Fundamentals 9 min read

Understanding G1 Garbage Collector: Concepts, Heap Regions, Pause Prediction, Object Header, and Allocation Strategies

This article explains the core concepts of the G1 garbage collector, including its memory management duties, heap region types and sizing, pause‑time prediction model, card table and bitmap usage, object header structure, and both fast and slow object allocation strategies.

Cognitive Technology Team
Cognitive Technology Team
Cognitive Technology Team
Understanding G1 Garbage Collector: Concepts, Heap Regions, Pause Prediction, Object Header, and Allocation Strategies

Basic Concept : In JVM implementations, GC accurately refers to the memory manager, which handles both memory allocation management and garbage collection; the two are inseparable.

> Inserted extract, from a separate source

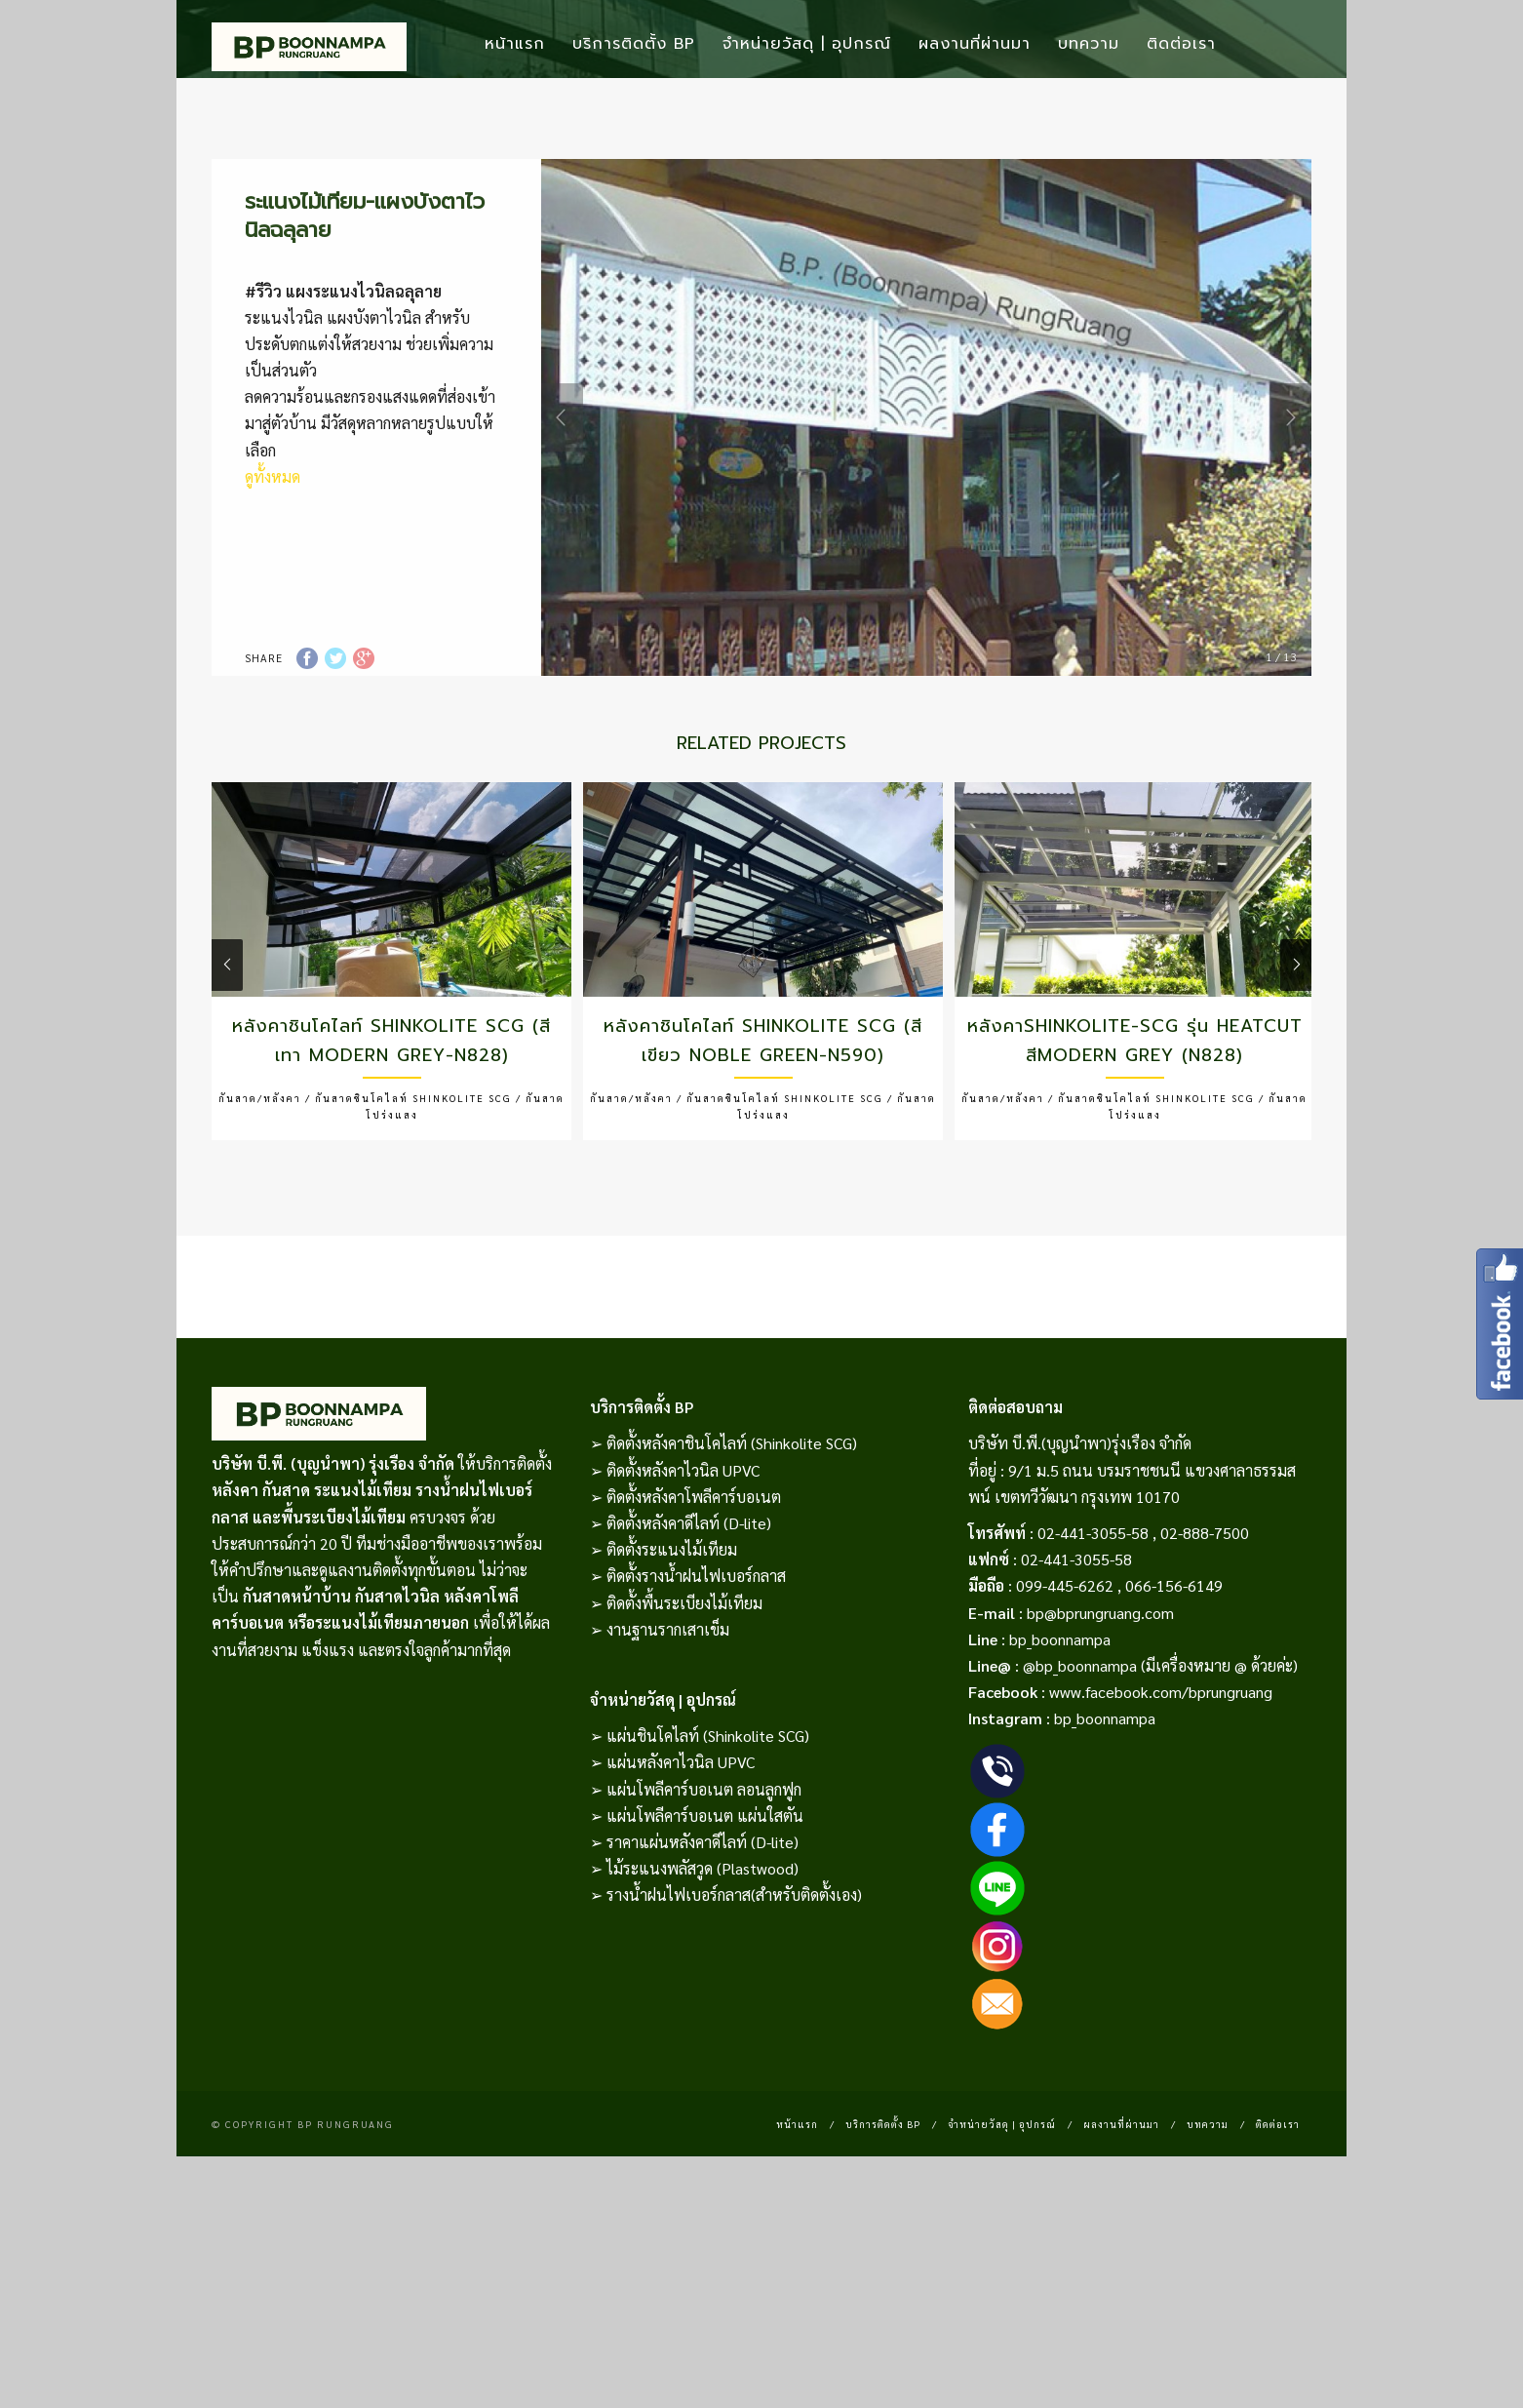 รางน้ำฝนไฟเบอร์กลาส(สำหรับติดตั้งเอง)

Heap Regions (Heap Region, HR) : G1 divides the heap into equal‑sized regions, classified as Free (FHR), Young (YHR), Humongous (HHR), and Old (OHR). Young regions further split into Eden and Survivor; humongous regions split into head and contiguous parts. Region size can be set via the G1HeapRegionSize parameter or inferred heuristically, with allowed sizes of 1 MB, 2 MB, 4 MB, 8 MB, 16 MB, and 32 MB, defaulting to 2048 regions.

Pause Prediction Model : G1 is a response‑time‑first GC algorithm; users can specify an expected pause time with MaxGCPauseMillis (default 200 ms), but the JVM only strives to meet this target.

Card Table and Bitmap : G1 retains the CardTable concept from CMS and introduces RSet. Card tables mark memory reference relationships to quickly traverse live objects, while bitmaps describe object allocation during concurrent marking.

Object Header : Java objects have a header containing mark information (stored in MarkOop) and metadata (a reference to the Klass object). The header holds lock, GC, and hash information and is only needed when biased locking is used, the object is locked, or a hash code is set.

Object Allocation Overview : Allocation efficiency impacts both memory usage and GC performance. G1 provides two strategies: fast allocation via Thread‑Local Allocation Buffers (TLAB) and slower allocation that may trigger GC.

Fast Allocation (TLAB) : Each thread gets a private buffer to avoid global heap locks. Allocation proceeds in two steps: (1) try to allocate from the thread’s TLAB; if successful, return the object, (2) if not, allocate a new TLAB and then the object. TLAB allocation itself uses CAS for concurrency.

Slow Allocation : When TLAB allocation fails, the JVM attempts a slower path that may lock the heap, expand the young generation, or invoke a GC (often a Full GC). The process includes attempts like attempt_allocation , handling humongous objects, and possibly multiple GC cycles before giving up.

Large Object Allocation : Similar to slow allocation but handles objects larger than half a region size. The JVM may allocate whole free regions or multiple contiguous regions, using locks as needed, and may perform incremental or concurrent marking before allocation.

Final Allocation Attempts : The JVM makes final tries by expanding new regions, performing Full GC without collecting soft references, and finally performing Full GC with soft‑reference collection; if all attempts fail, allocation returns NULL.